We develop MPI algorithms on the SuperMUC supercomputer . We compile our algorithms with Intel MPI 2018. Unfortunately, it seems like the message transfer between two processes which have not exchanged a message before is slower than the message transfer between two processes which have already exchanged a message before by a factor of up to 1000.
I want to give several examples:
1.: Let benchmark A perform the following operations: "First, execute a barrier on MPI_COMM_WORLD. Second, start a timer. Third, process 0 sends 256 messages of size 32 kB each. Message i is sent to process i + 1. Finally, stop the timer." The first execution of benchmark A takes about 686 microseconds on an instance of 2048 processes (2048 cores on 128 nodes). Subsequent executions of A just take 0.85 microseconds each.
Insight: If we perform a communication pattern (here 'partial' broadcast) the first time, the execution is slower than subsequent executions by a factor of about 800. Unfortunately, if we execute benchmark A again with a different communication partner, e.g., process 1 sends messages to process 1..256, benchmark A is slow again.
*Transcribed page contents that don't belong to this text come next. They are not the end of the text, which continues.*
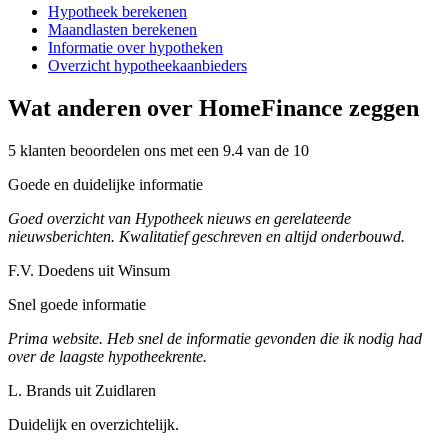
Hypotheek berekenen
Maandlasten berekenen
Informatie over hypotheken
Overzicht hypotheekaanbieders
Wat anderen over HomeFinance zeggen
5 klanten beoordelen ons met een 9.4 van de 10
Goede en duidelijke informatie
Goed overzicht van Hypotheek nieuws en gerelateerde
nieuwsberichten. Kwalitatief geschreven en altijd onderbouwd.
F.V. Doedens uit Winsum
Snel goede informatie
Prima website. Heb snel de informatie gevonden die ik nodig had
over de laagste hypotheekrente.
L. Brands uit Zuidlaren
Duidelijk en overzichtelijk.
Thus, an initial warm up phase which executes benchmark A once does not speed up communication in general.
2.: Let benchmark B perform the following operations: "First, execute a barrier on MPI_COMM_WORLD. Second, start a timer. Third, invoke MPI_Alltoall with messages of size 32 kB each. Finally, stop the timer." The first execution of benchmark B takes about 42.41 seconds(!) on an instance of 2048 processes (2048 cores on 128 nodes). The second execution of B just takes 0.12 seconds.
Insight: If we perform a communication pattern (here MPI_Alltoall) the first time, the execution is slower than subsequent executions by a facto of about 353. Unfortunately, the first MPI_Alltoall is unbelievable slow and gets even much slower on larger machine instances.
3. Let benchmark C perform the following operations: "First, execute a barrier on MPI_COMM_WORLD. Second, start a timer, Third, execute an all-to-all collective operation with messages of size 32 kB each. Finally, stop the timer." The all-to-all collective operation we use in benchmark C is an own implementation of the MPI_Alltoall interface. We now execute benchmark C first and then benchmark A afterwards. Benchmark C takes about 40 seconds and benchmark A takes about 0.85 seconds.
Insight: The first execution of our all-to-all implementation performs similar to the first execution of MPI_Alltoall. Surprisingly, the subsequent execution of benchmark A is executed very fast (0.85 second), compared to the case where we do not have a preceding all-to-all. It seems like the all-to-all collective operation sets up the connections between each process which results in a fast execution of benchmark A. However, as the all-to-all collective operation (MPI_Alltoall as well) is unbelievable slow, we don't want to execute the all-to-all collective operation as a warm up on large scale.
We already figured out that the environment variable I_MPI_USE_DYNAMIC_CONNECTIONS=no avoids these slow running times on small scale (up to 2048 cores). However, setting I_MPI_USE_DYNAMIC_CONNECTIONS to the value 'no' does not have any effect on larger machine instances (number of cores > 2048).
We think that these benchmarks give interesting insights into the running time of Intel MPI. Our supercomputer might be configured incorrectly. We tried to adjust several environment variables but did not find a satisfying configuration. We also want to mention that those fluctuations in running time does not occur with IBM MPI on that machine.
If you have further suggestions to handle this problem, please let us know. If required we run additional benchmarks, apply different configurations, and provide debug output, e.g. I_MPI_DEBUG=xxx.